Alzahrani FM(1), Al-Amri A(2), Shaikh SS(1), Muzaheed(1), Alomar AI(1), Acharya S(3), Aldossary MA(1), Hassan FM(1). Author information:
(1)Department of Clinical Laboratory Science, College of Applied Medical
Sciences, Imam Abdulrahman Bin Faisal University, Dammam, Saudi Arabia.
(2)Department of Internal Medicine/Oncology, College of Medicine, King Fahd
Hospital of the Imam Abdulrahman Bin Faisal University, Dammam, Saudi Arabia.

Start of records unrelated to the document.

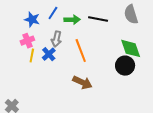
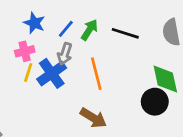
blue line: (53, 13) -> (66, 29), moved
green arrow: (72, 20) -> (89, 30), turned -63
blue cross: (49, 54) -> (52, 73), size x1.5

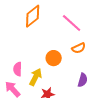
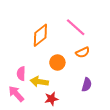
orange diamond: (33, 16) -> (40, 35), moved
yellow arrow: (36, 77) -> (39, 82), turned -108

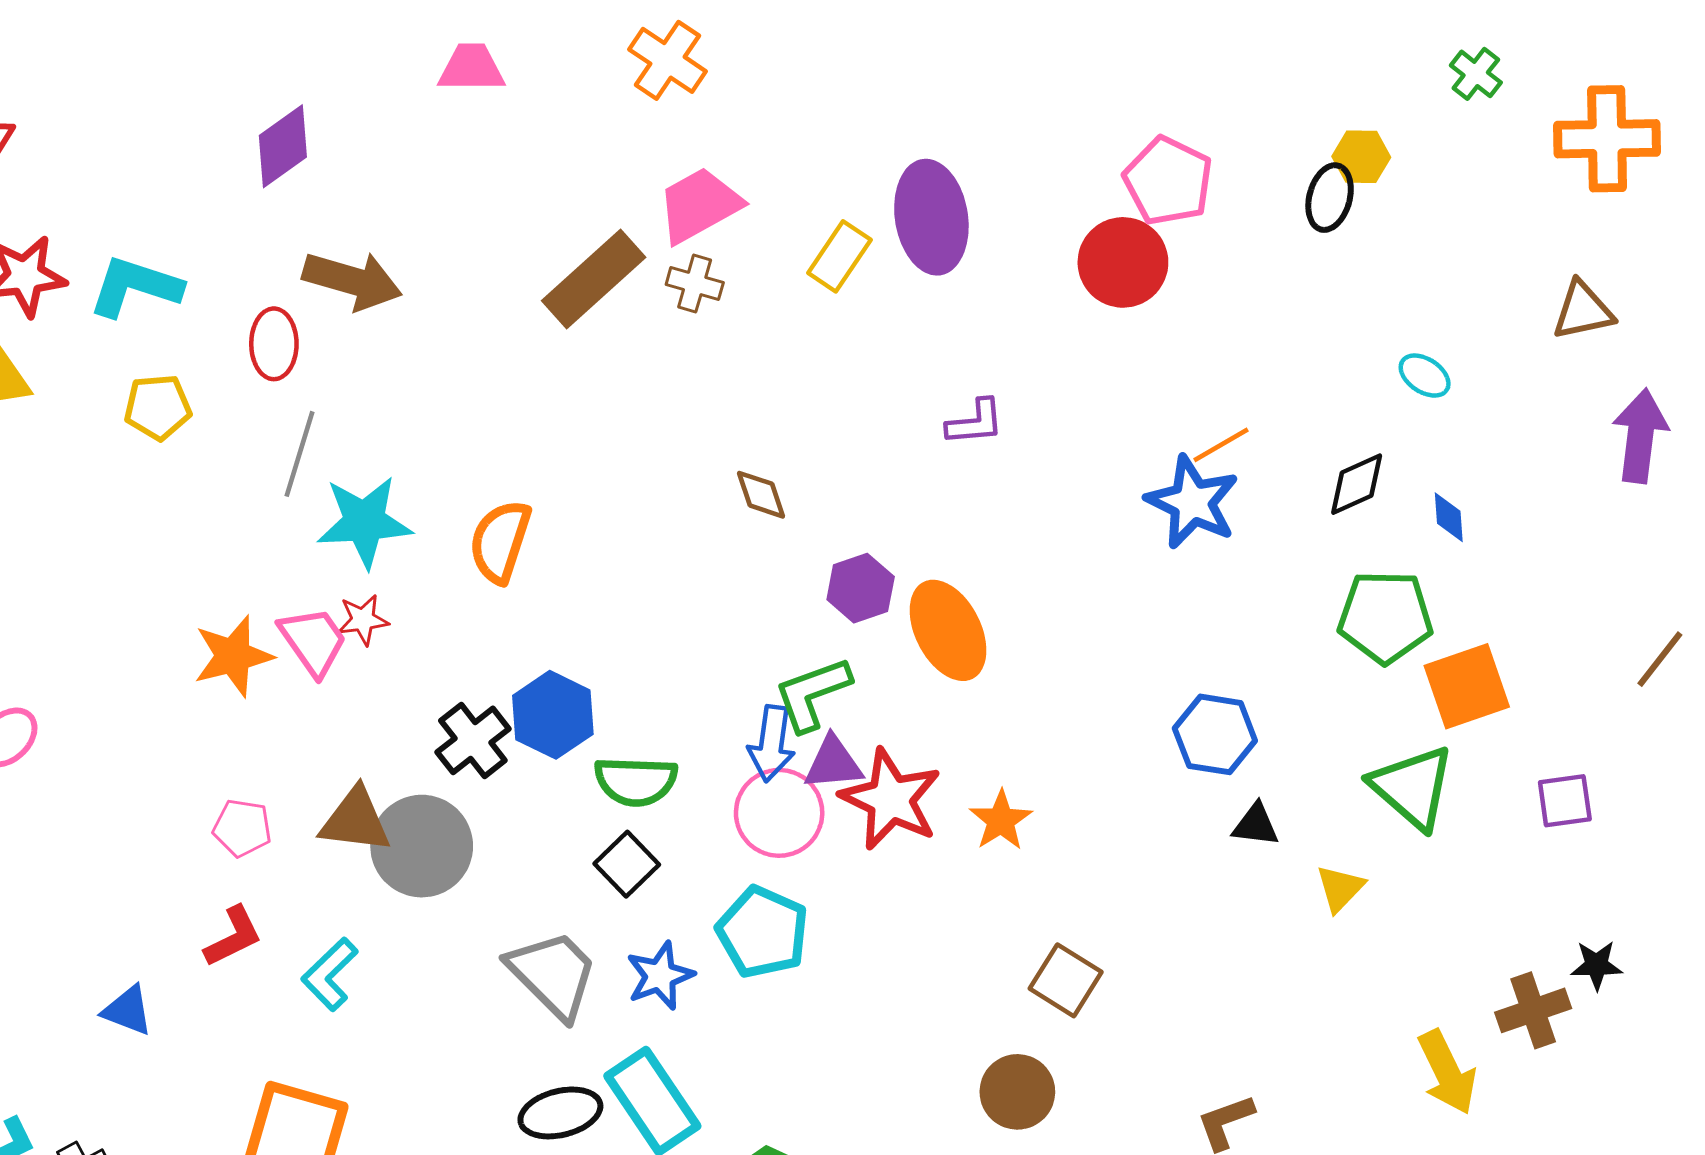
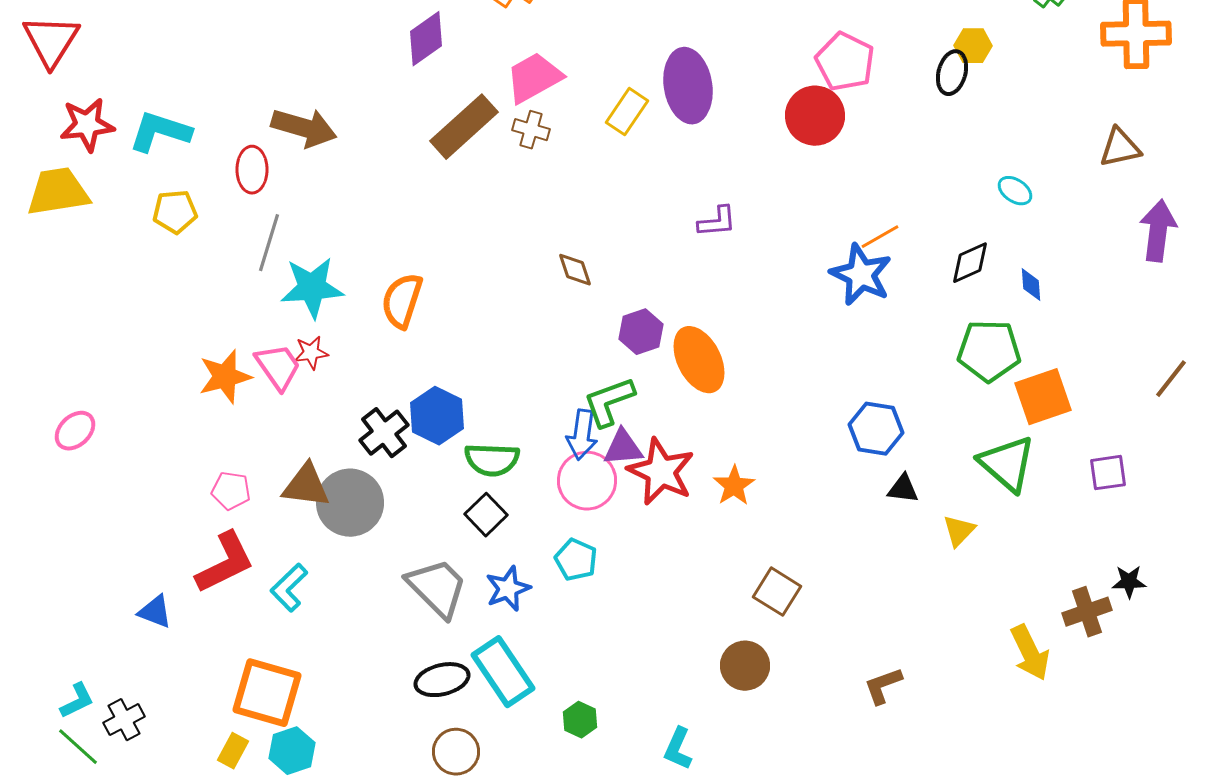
purple diamond: (283, 146) -> (426, 39), moved
cyan pentagon: (763, 932) -> (576, 560), size x0.7
red L-shape: (233, 937) -> (225, 563), size x1.5

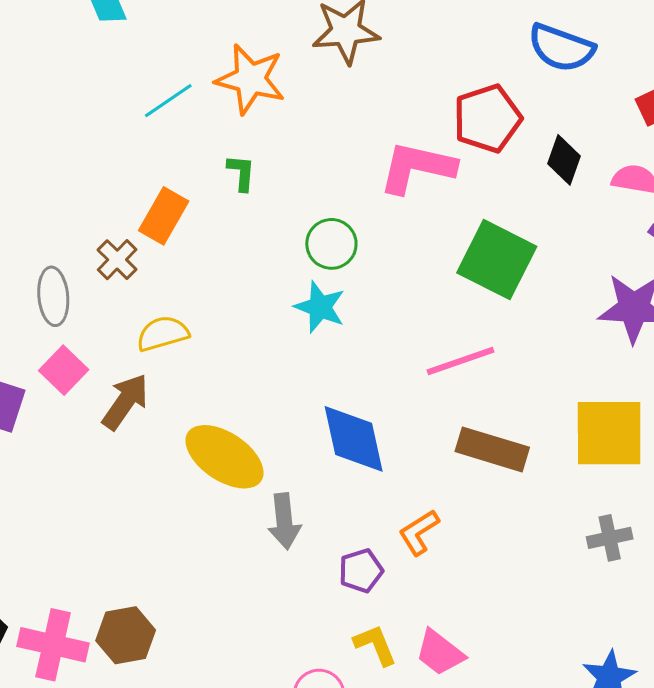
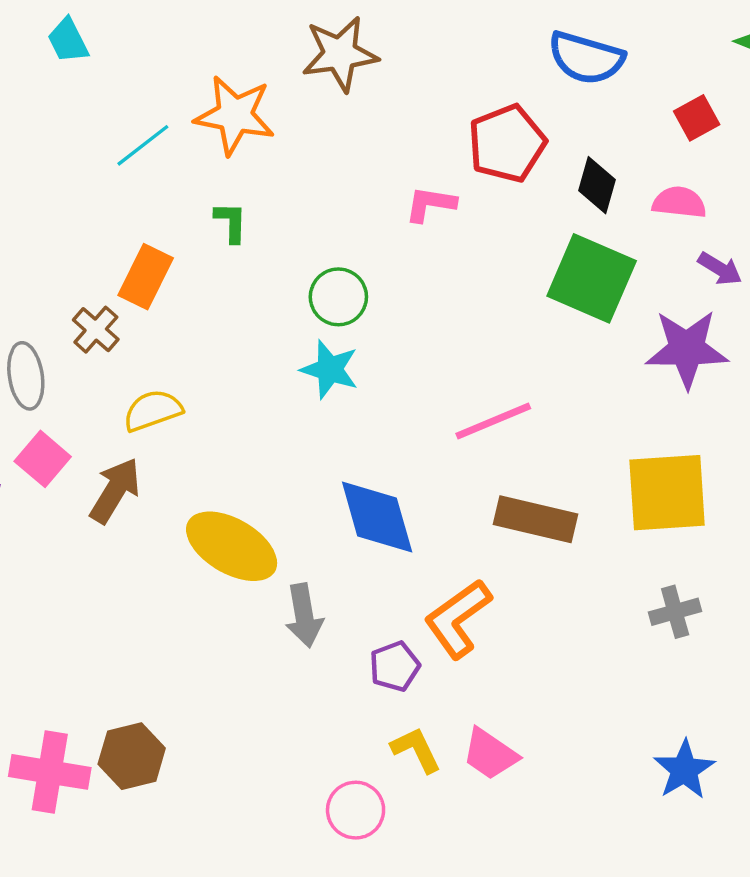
pink L-shape: (417, 168) -> (430, 204), size x0.6
green square: (497, 260) -> (592, 278), moved
orange L-shape: (419, 532) -> (458, 619), size x1.5

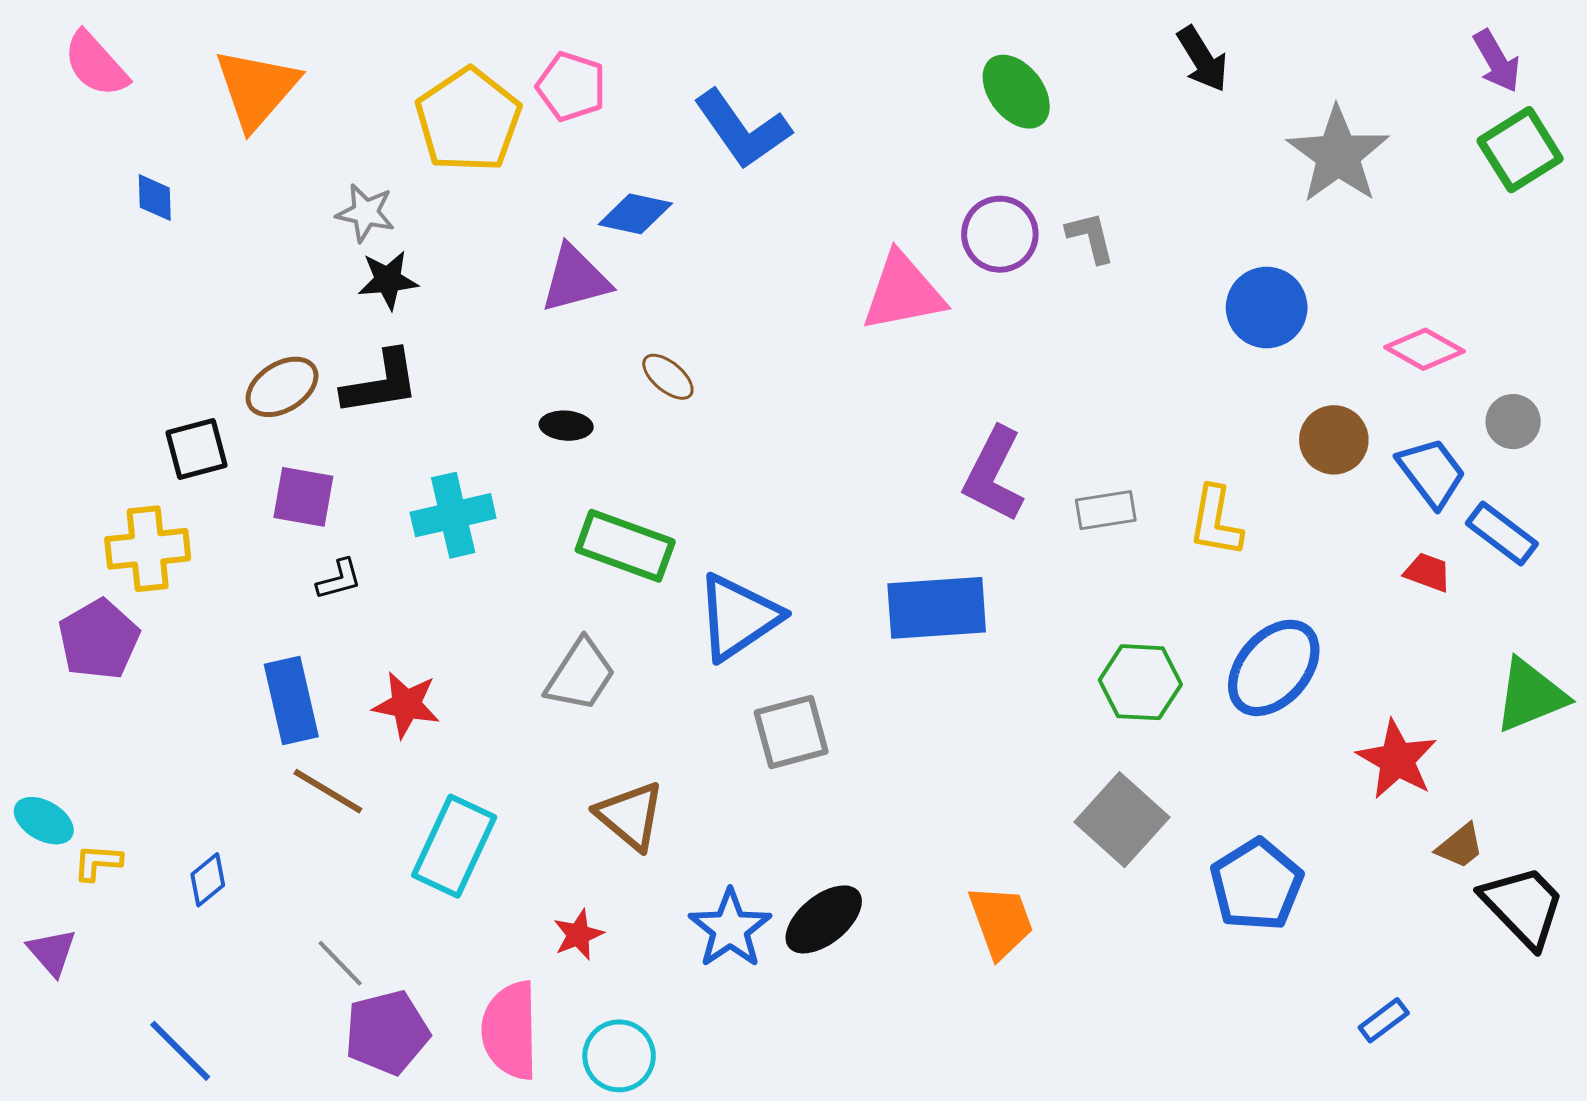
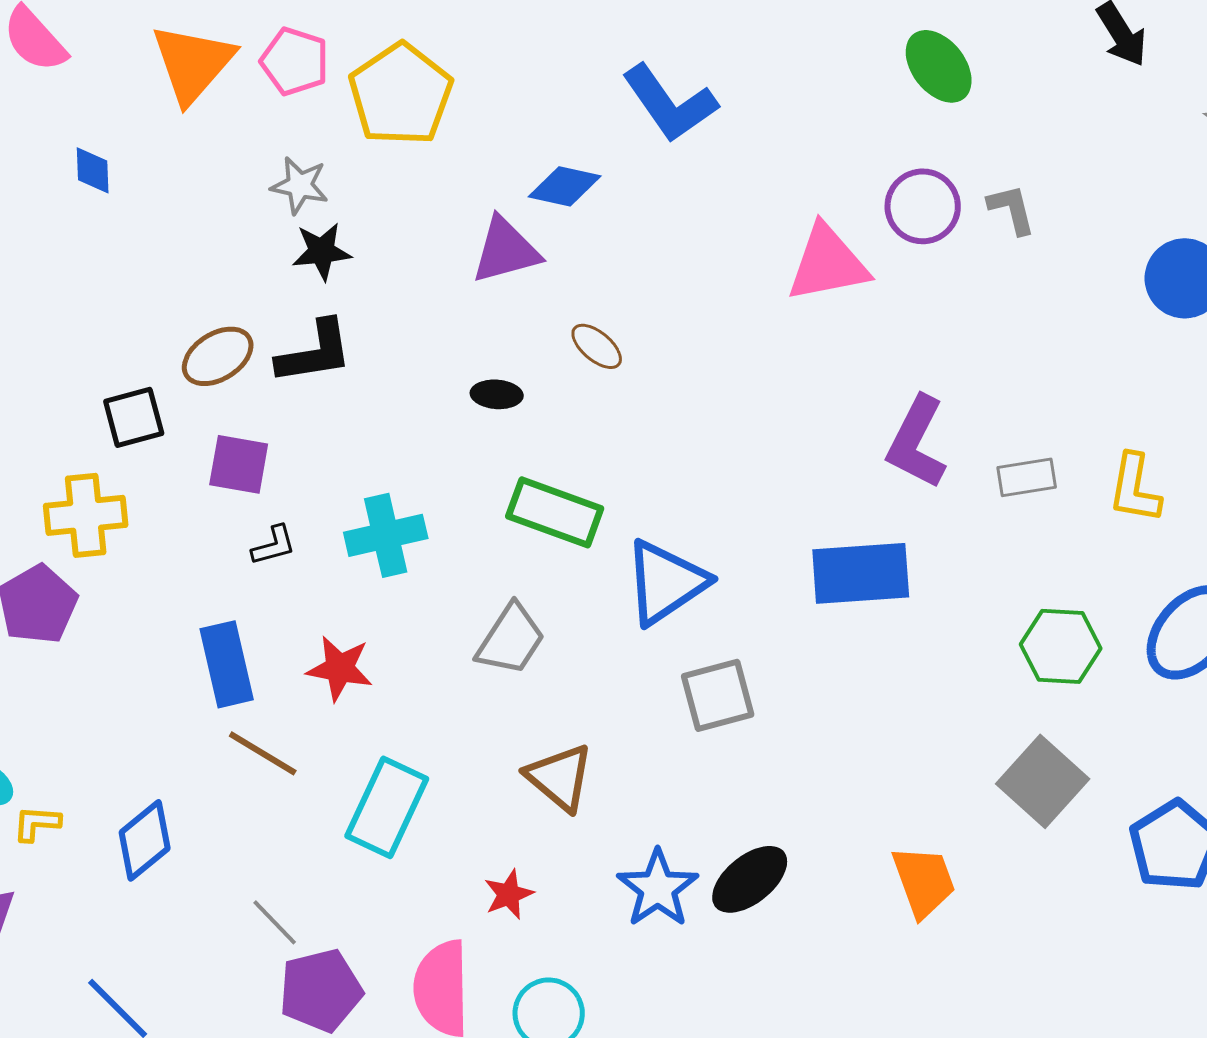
pink pentagon: (571, 87) -> (295, 61), moved
cyan cross: (453, 515) -> (386, 535), moved
blue diamond: (208, 880) -> (145, 840), size x1.5

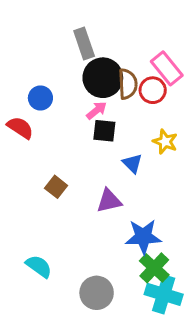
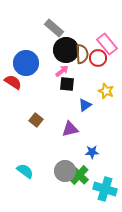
gray rectangle: (84, 43) -> (54, 28), turned -30
blue circle: (40, 98) -> (26, 63), size x1.6
blue triangle: (132, 163) -> (85, 105), turned 40
blue star: (143, 237) -> (92, 152), size x0.6
green cross: (154, 268) -> (79, 175), moved
gray circle: (97, 293) -> (65, 171), moved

(3)Department of Public Health, College of Public Health, Imam Abdulrahman Bin
Faisal University, Dammam, Saudi Arabia.
INTRODUCTION: Bloodstream infections (BSI) among patients with hematological malignancies (HM) could predispose them to higher morbidity and mortality for various underlying conditions. Several microorganisms, either pathogenic or opportunistic normal human flora, could cause severe bacteremia and septicemia. While conventional methods have their own limitations, molecular methods such as next-generation sequencing (NGS) can detect these blood infections with more reliability, specificity, and sensitivity, in addition to information on microbial population landscape. Methodology. Blood samples from HM patients (n = 50) and volunteer blood donor control individuals with no HM (n = 50) were subjected to 16S rRNA gene amplification using standard PCR protocols. A metagenomic library was prepared, and NGS was run on a MiSeq (Illumina) sequencer. Sequence reads were analyzed using MiSeq Reporter, and microbial taxa were aligned using the Green Genes library. RESULTS: 82% of the patients showed BSI with Gram-negative bacteria as the most predominant group. E. coli comprised a major chunk of the bacterial population (19.51%), followed by K. pneumoniae (17.07%). The CoNS and Viridans Streptococci groups are 17.07% and 14.63%, respectively. Other major species were S. aureus (9.75%), P. aeruginosa (7.31%), A. baumannii (4.87%), E. cloacae (4.87%), and P. mirabilis (4.87%). 34.14% of the cases among patients showed a Gram-positive infection, while 14.63% showed polymicrobial infections. CONCLUSION: Most of the BSI in patients were characterized by polymicrobial infections, unlike the control samples. Molecular methods like NGS showed robust, fast, and specific identification of infectious agents in BSI in HM, indicating the possibility of its application in routine follow-up of such patients for infections.